Interesante, y contundente, la opinión de David
Felipe Arranz (aquí)
sobre la reciente edición del Quijote para jóvenes, patrocinada por la
Academia, a cargo de Arturo Pérez-Reverte. El trabajo, presentado hace unos
días y, creo, de mayoritaria aceptación, intenta acercar la obra de Cervantes a
la juventud. No he leído la versión pero, según me pareció entender al propio
Pérez-Reverte en alguna entrevista, en absoluto se trata de un “Quijote corregido” sino más bien de un “Quijote
abreviado”. No es que se haya adaptado el lenguaje cervantino –no más allá,
supongo, de lo que se hace en otras ediciones contemporáneas- sino que se han
suprimido buen número de pasajes interpolados, como los cuentos, que se apartan
de lo que podemos considerar la acción principal: las aventuras y desventuras
del Caballero de la Triste Figura y su sin par escudero.
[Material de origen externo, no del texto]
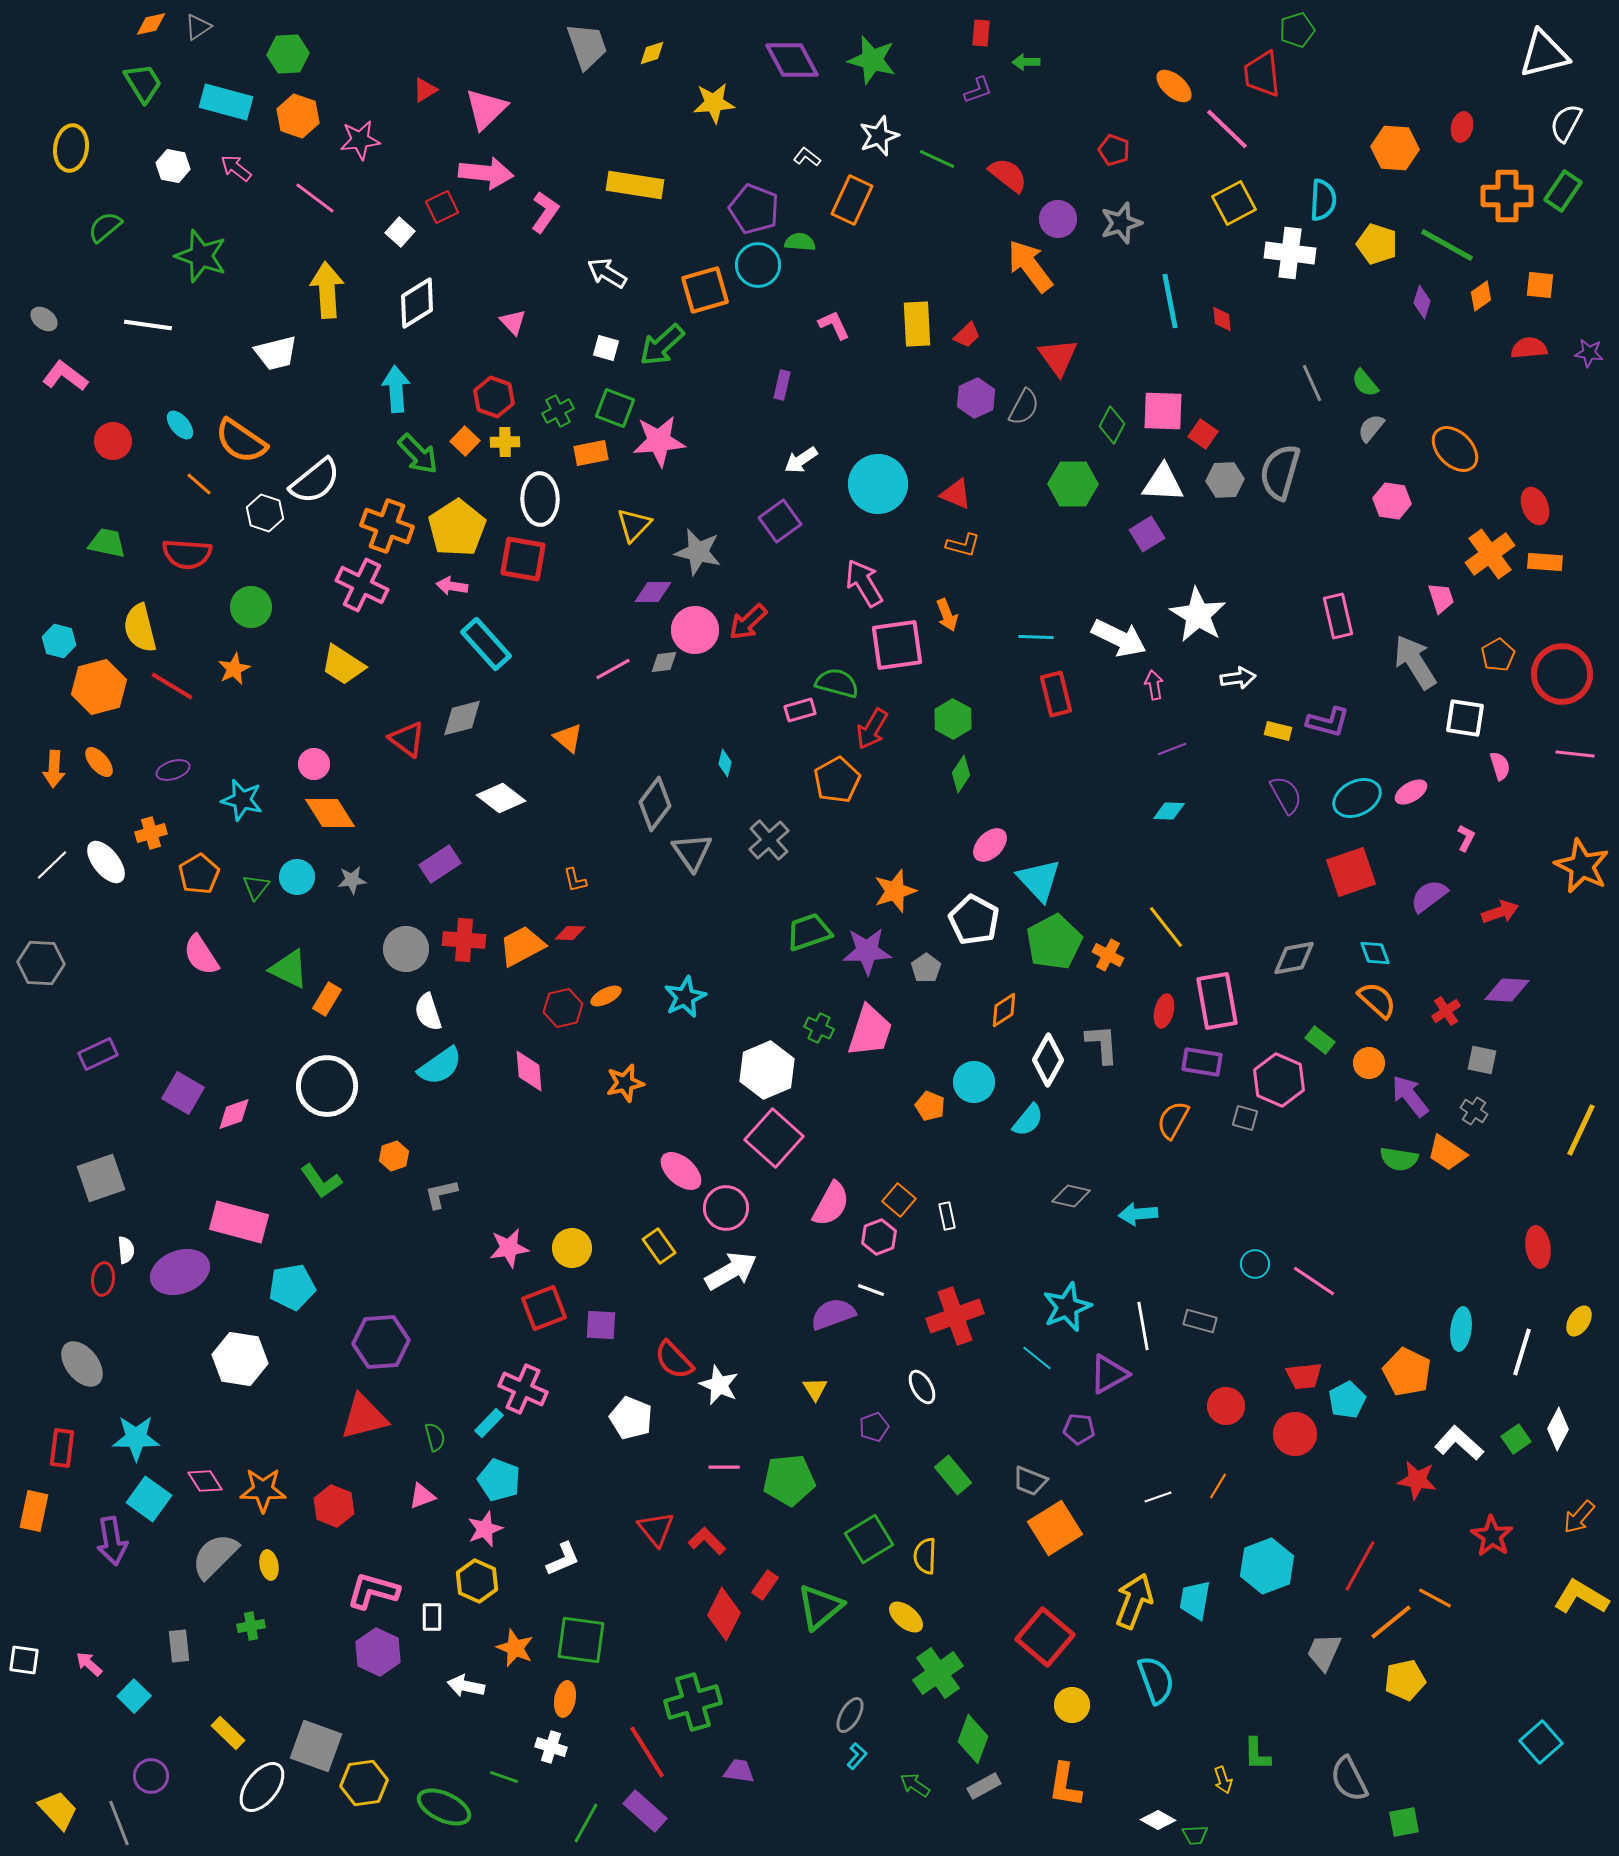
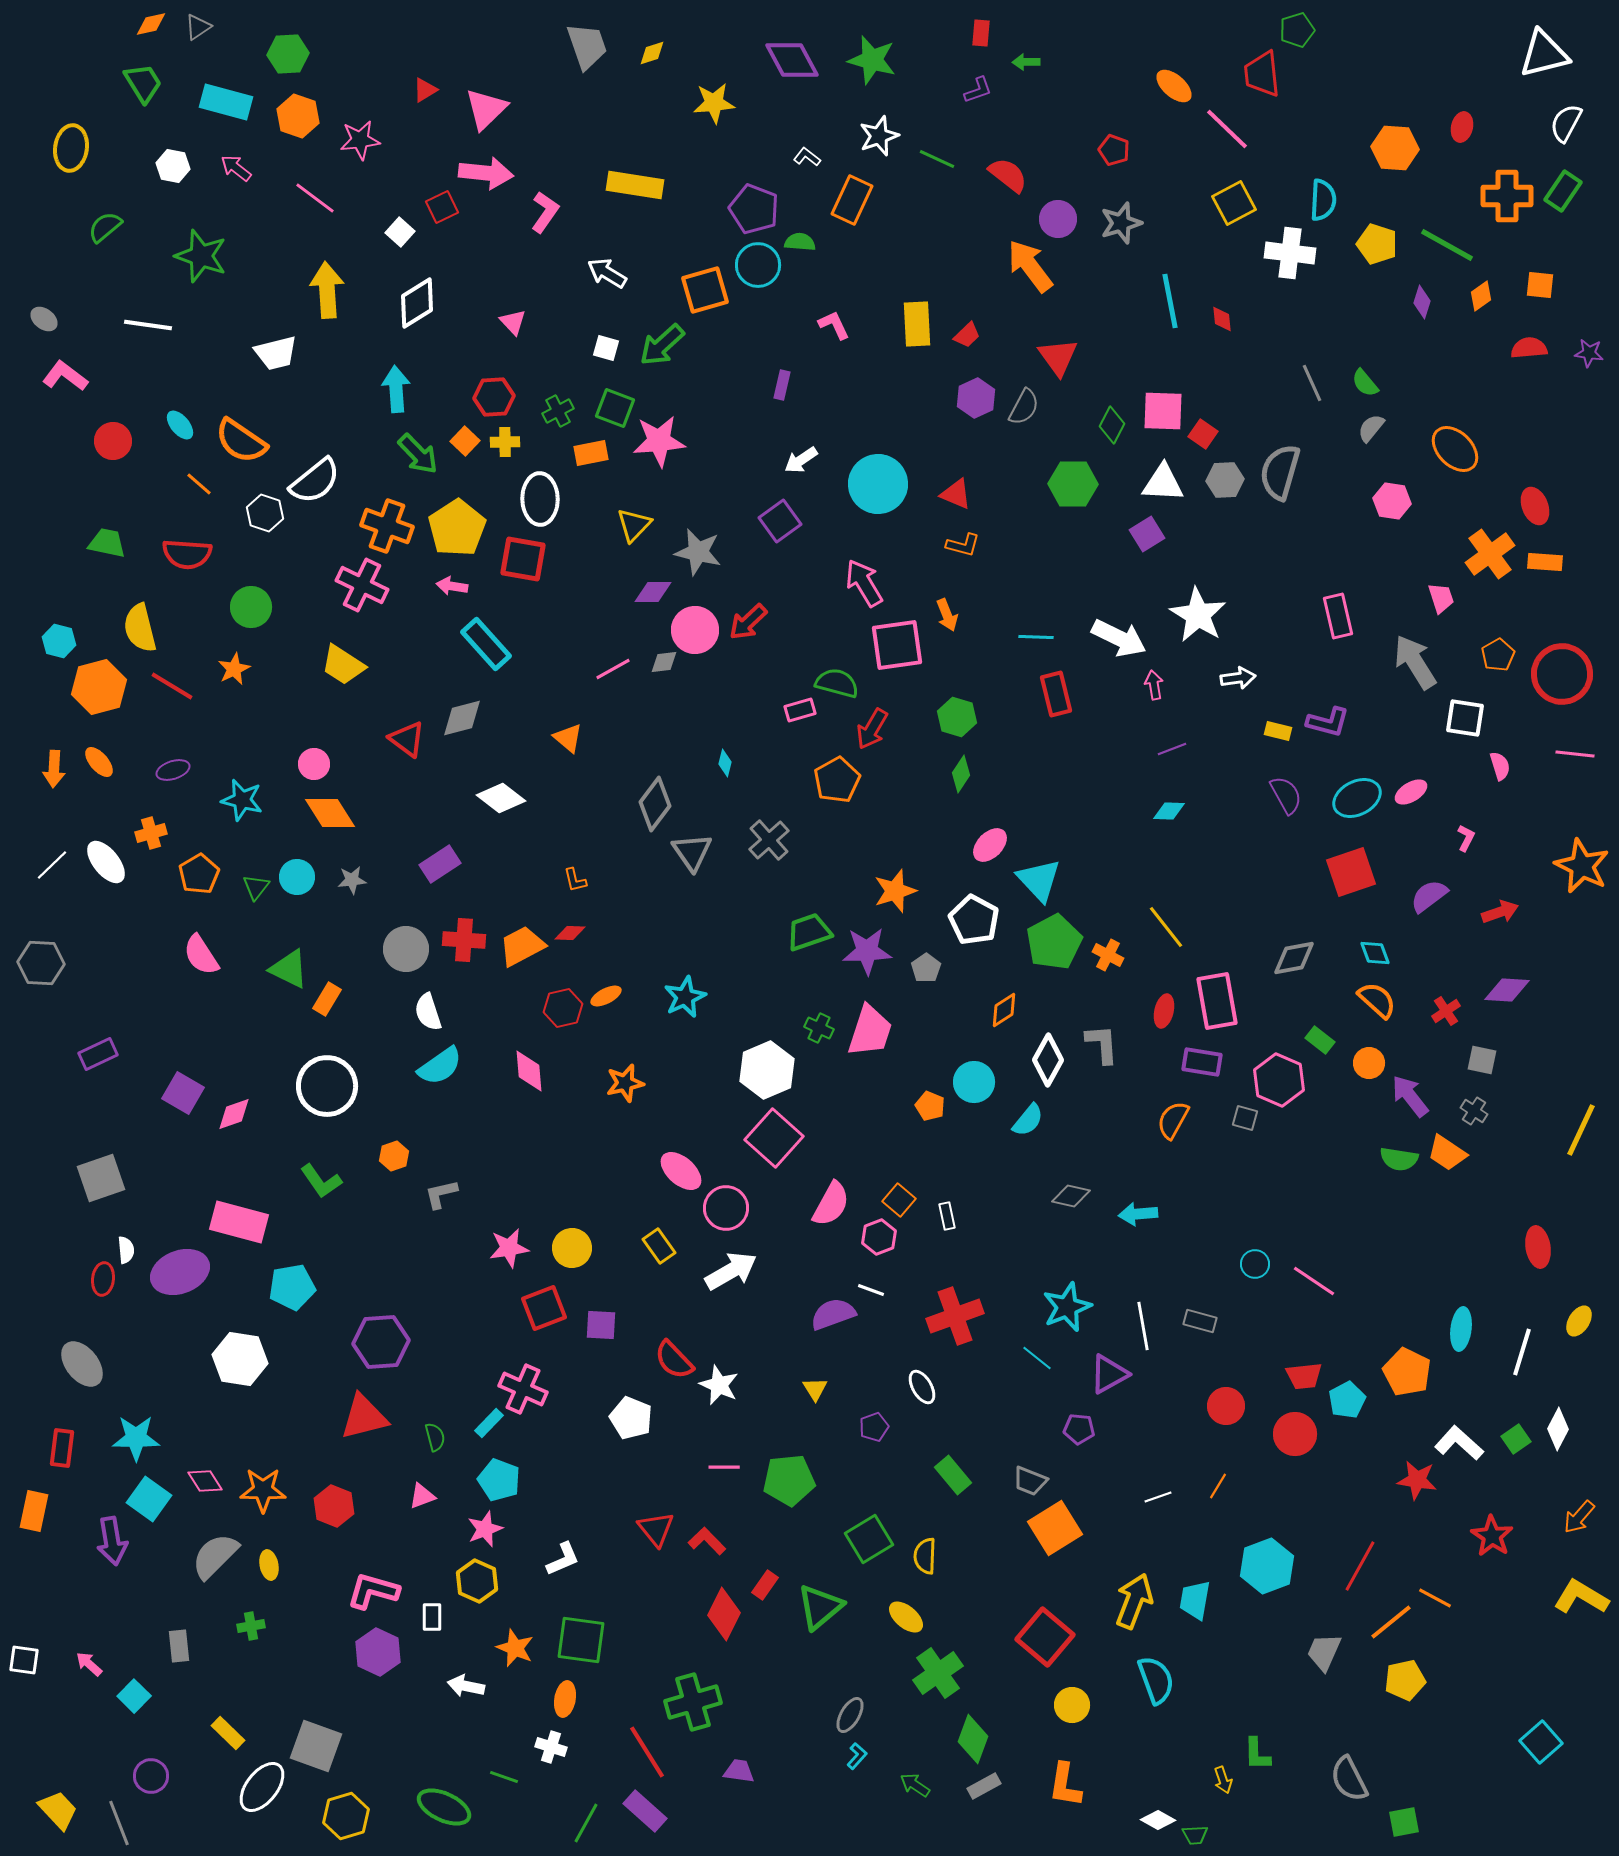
red hexagon at (494, 397): rotated 24 degrees counterclockwise
green hexagon at (953, 719): moved 4 px right, 2 px up; rotated 12 degrees counterclockwise
yellow hexagon at (364, 1783): moved 18 px left, 33 px down; rotated 9 degrees counterclockwise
A Arranz, esto le parece “una vergüenza”. En
su opinión, el Quijote está escrito en un castellano –cervantino, nunca mejor
dicho- perfectamente asequible y, por tanto, ejercicios como el del académico y
novelista no hacen sino abundar en lo que, al fin y al cabo, no es más que una
política que impulsa un retroceso cultural. Arranz une iniciativas como esta –lo
que tilda de versiones “light”- al proceso de deterioro en la enseñanza de la
literatura, en el que sería un hito la desaparición de las lecturas
obligatorias. El Quijote tal cual hace ya mucho que no figura entre aquello que
nuestros jóvenes escolares debían leer sí o sí, pero parece que otros clásicos
han seguido la misma suerte. No sé si ocurre algo similar en otros países; me
cuesta creer que un italiano pueda acabar la secundaria sin haber leído “Los
Novios” pero, ciertamente, la exigencia del currículo francés de literatura ha
bajado bastante, por lo que me dicen.
Conviene matizar que, según creo, no se
acomete la adaptación del Quijote porque se considere difícil –que imagino que
también- sino, sobre todo, porque los jóvenes lo encuentran, y los adultos lo
corroboran, aburrido. Y quien dice el Quijote dice casi todo lo
anterior a Harry Potter, me temo. No sé si la versión abreviada correrá mejor
suerte, pero parece muy irrealista pretender que alguien con muy pocas o casi
ninguna lectura a las espaldas, digamos a los quince años, acometa el Quijote
con disfrute. A esa edad, si no se dispone ya de las herramientas de acceso a
la cultura superior, concretadas en un hábito de lectura consolidado, dar el
salto se antoja complejo.
Como se ha subrayado múltiples veces –la última,
por Vargas Llosa en su Civilización del Espectáculo- el disfrute del
arte y la cultura (y habría que empezar por matizar qué ha de entenderse por “disfrute”)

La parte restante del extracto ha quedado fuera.